One of the most convincing and applicable arguments Eisenhower makes against the growing power and influence of the military-industrial complex is that resources are limited and the development of a garrison state will inevitably reduce the welfare state. “Every gun that is made means theft from those who are hungry and do not eat, from those who are cold and not dressed,” he warned.

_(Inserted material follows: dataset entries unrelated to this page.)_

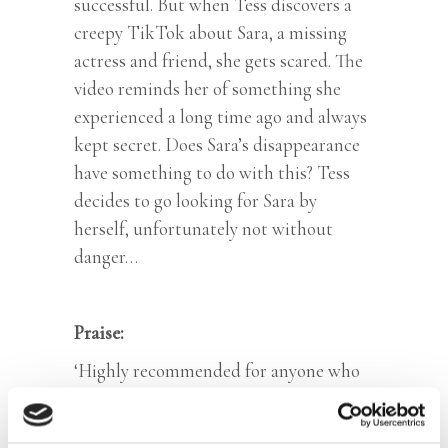
successful. But when Tess discovers a
creepy TikTok about Sara, a missing
actress and friend, she gets scared. The
video reminds her of something she
experienced a long time ago and always
kept secret. Does Sara’s disappearance
have something to do with this? Tess
decides to go looking for Sara by
herself, unfortunately not without
danger…
Praise:
‘Highly recommended for anyone who
wants to be a detective at heart.’ –
Zonenmaan.net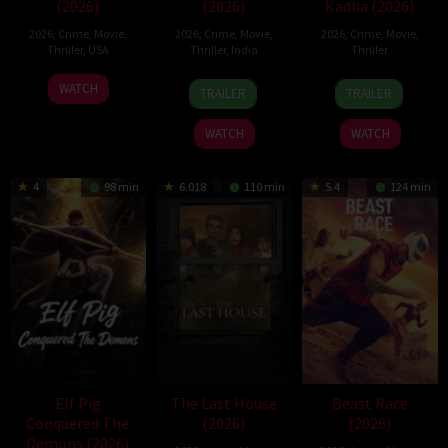
(2026)
(2026)
Kadha (2026)
2026
,
Crime
,
Movie
,
2026
,
Crime
,
Movie
,
2026
,
Crime
,
Movie
,
Thriller
,
USA
Thriller
,
India
Thriller
22
29
31
WATCH
TRAILER
TRAILER
Jun
May
Jul
2026
2026
2026
WATCH
WATCH
4
98 min
6.018
110 min
5.4
124 min
Elf Pig
The Last House
Beast Race
Conquered The
(2026)
(2026)
Demons (2026)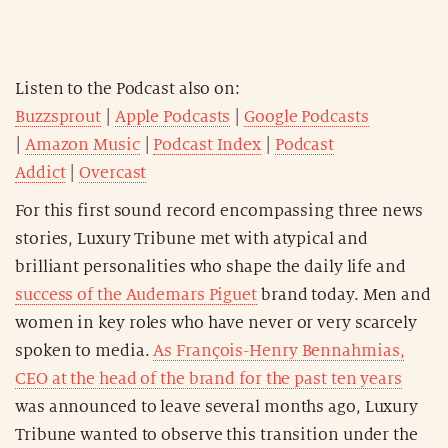
Listen to the Podcast also on:
Buzzsprout
|
Apple Podcasts
|
Google Podcasts
|
Amazon Music
|
Podcast Index
|
Podcast
Addict
|
Overcast
For this first sound record encompassing three news
stories, Luxury Tribune met with atypical and
brilliant personalities who shape the daily life and
success of the Audemars Piguet
brand today. Men and
women in key roles who have never or very scarcely
spoken to media.
As François-Henry Bennahmias,
CEO at the head of the brand for the past ten years
was announced to leave several months ago, Luxury
Tribune wanted to observe this transition under the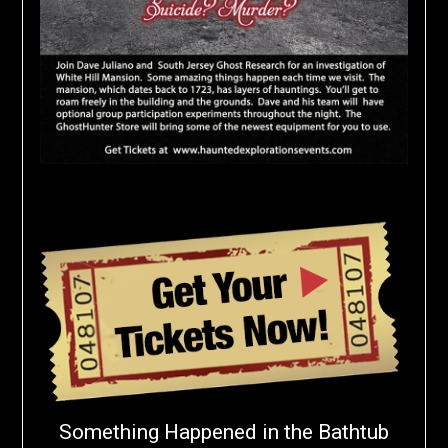
Something Happened in the Bathtub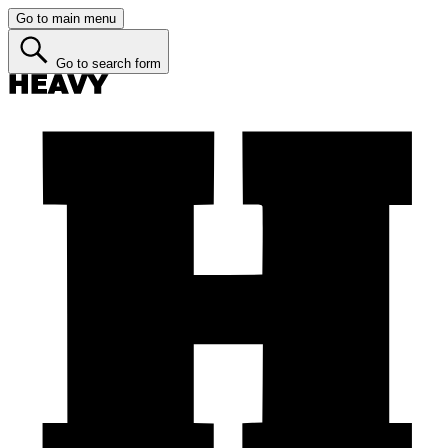
Go to main menu
Go to search form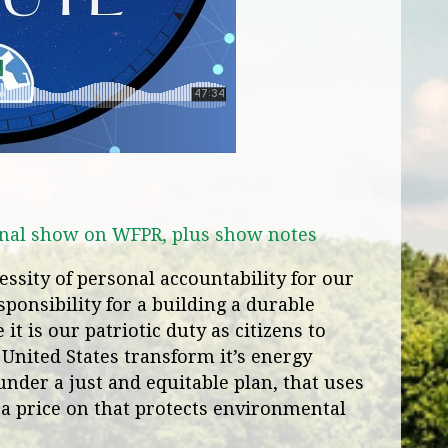
iginal show on WFPR, plus show notes
ssity of personal accountability for our
ponsibility for a building a durable
it is our patriotic duty as citizens to
 United States transform it’s energy
under a just and equitable plan, that uses
 a price on that protects environmental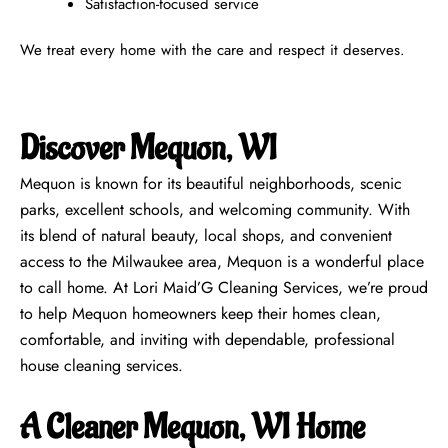
Satisfaction-focused service
We treat every home with the care and respect it deserves.
Discover Mequon, WI
Mequon is known for its beautiful neighborhoods, scenic
parks, excellent schools, and welcoming community. With
its blend of natural beauty, local shops, and convenient
access to the Milwaukee area, Mequon is a wonderful place
to call home. At Lori Maid’G Cleaning Services, we’re proud
to help Mequon homeowners keep their homes clean,
comfortable, and inviting with dependable, professional
house cleaning services.
A Cleaner Mequon, WI Home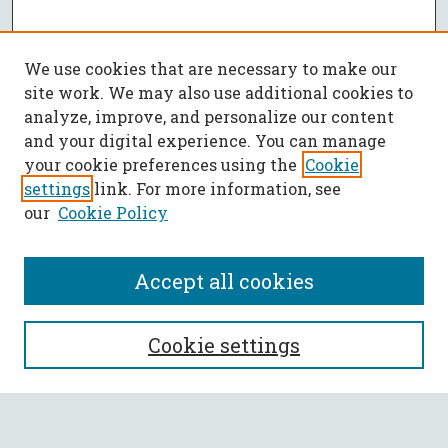
We use cookies that are necessary to make our
site work. We may also use additional cookies to
analyze, improve, and personalize our content
and your digital experience. You can manage
your cookie preferences using the
Cookie
settings
link. For more information, see
our
Cookie Policy
Accept all cookies
SEARCH
Cookie settings
Enter search terms: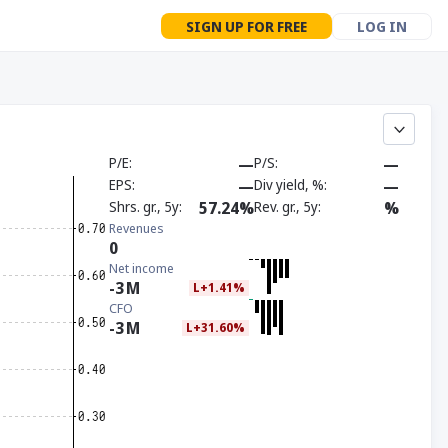
SIGN UP FOR FREE
LOG IN
P/E
—
P/S
—
EPS
—
Div yield, %
—
Shrs. gr., 5y
57.24%
Rev. gr., 5y
%
Revenues
0
Net income
-3
M
L+1.41%
CFO
-3
M
L+31.60%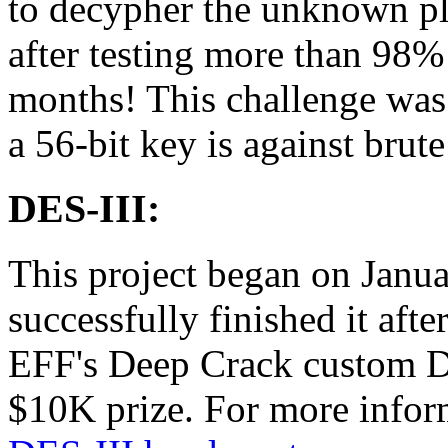
to decypher the unknown pl
after testing more than 98%
months! This challenge wa
a 56-bit key is against brute
DES-III:
This project began on Janu
successfully finished it afte
EFF's Deep Crack custom D
$10K prize. For more inform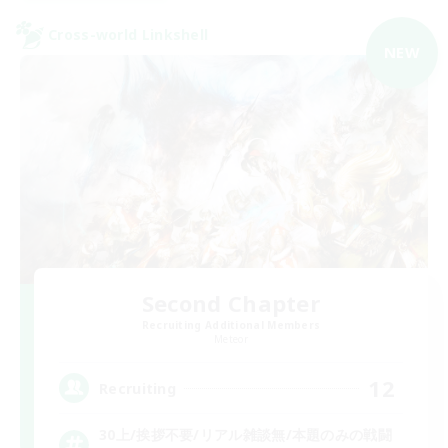
Cross-world Linkshell
NEW
Second Chapter
Recruiting Additional Members
Meteor
12
Recruiting
30上/挨拶不要/リアル雑談無/本題のみの戦闘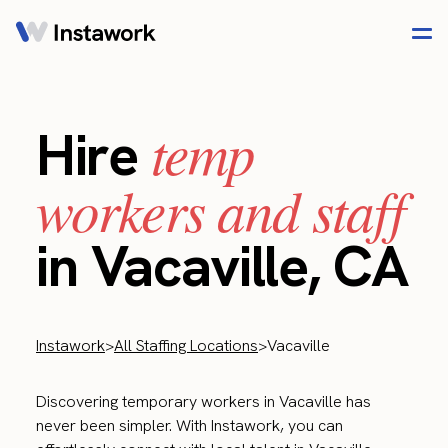
temp
Hire
workers and staff
in Vacaville, CA
Instawork
>
All Staffing Locations
>
Vacaville
Discovering temporary workers in Vacaville has
never been simpler. With Instawork, you can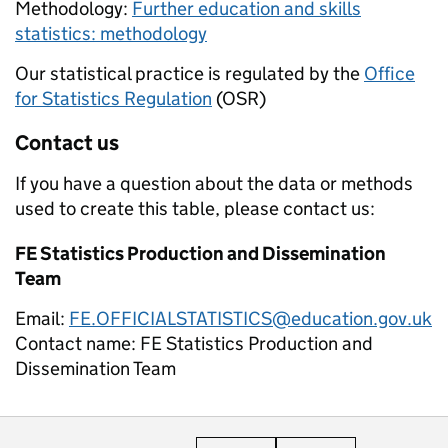
Methodology:
Further education and skills
statistics: methodology
Our statistical practice is regulated by the
Office
for Statistics Regulation
(OSR)
Contact us
If you have a question about the data or methods
used to create this table, please contact us:
FE Statistics Production and Dissemination
Team
Email:
FE.OFFICIALSTATISTICS@education.gov.uk
Contact name:
FE Statistics Production and
Dissemination Team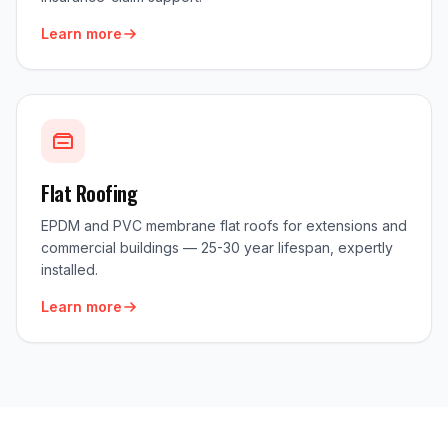
Learn more
Flat Roofing
EPDM and PVC membrane flat roofs for extensions and
commercial buildings — 25-30 year lifespan, expertly
installed.
Learn more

He could easily add “those who are sick and untreated.” The inadequacy of American society, the inability of American institutions, and the insidiousness of American priorities become disgustingly clear as the federal government continues to spend hundreds of billions on armaments, but watches doctors, nurses, and other health care professionals treat COVID-19 patients without adequate supplies. of personal protective equipment.
The lucid nightmare of Donald Trump’s presidency may have benefited from a Russian-led social media campaign for “fake news,” but the effects of Putin’s schemes cannot be compared to the subversive effects of voter repression. Attacks on the right to vote in Wisconsin prevented 200,000 voters – mostly poor and disproportionately black – from practicing the franchise in 2016. Republican officials in North Carolina, another state, were brazen enough to brag that their campaign to suppress among the inhabitants of Cherno by 8.5 percent.
Meanwhile, the Supreme Court recently ruled in favor of what constitutes a poll tax that Florida officials will use to prevent former criminals from voting in 2020. Democrats can aggressively present the case for the right to vote and try to reveal how Republicans, often by their own admission, win by preventing democratic constituencies from casting votes. Instead, they consistently pursue Ian Fleming’s story of Russian sabotage.
As for these Kremlin-funded Facebook ads: Why are so many Americans gullible enough to believe outrageous or ridiculous lies? Putin has not degraded the public education system – cut civic, historical and social studies out of the curriculum – and created an anti-intellectual culture that leaves people vulnerable to pretense and outright lies.
Putin’s vicious opposition to gay rights, his oppression of journalists and dissidents, and the promotion of illiberal parties around the world certainly make him an international villain. But the posture that everything is in line with American democracy before he and Julian Assange fuck it is deliberate blindness and stupidity. As long as liberals are obsessed with Russia, they will remain incapable or unwilling to face the escalating crises of their own country.
Unless, of course, they are right about all of this, and Putin is really responsible for America’s inability to respond competently to the coronavirus pandemic, its refusal to protect the voting rights of millions of citizens, and its inability to provide basic social services and resources. for the poor and the working class, while he waged many wars without a clear purpose. But if Putin can do all this through social media memories, won’t that make America even weaker than it looks?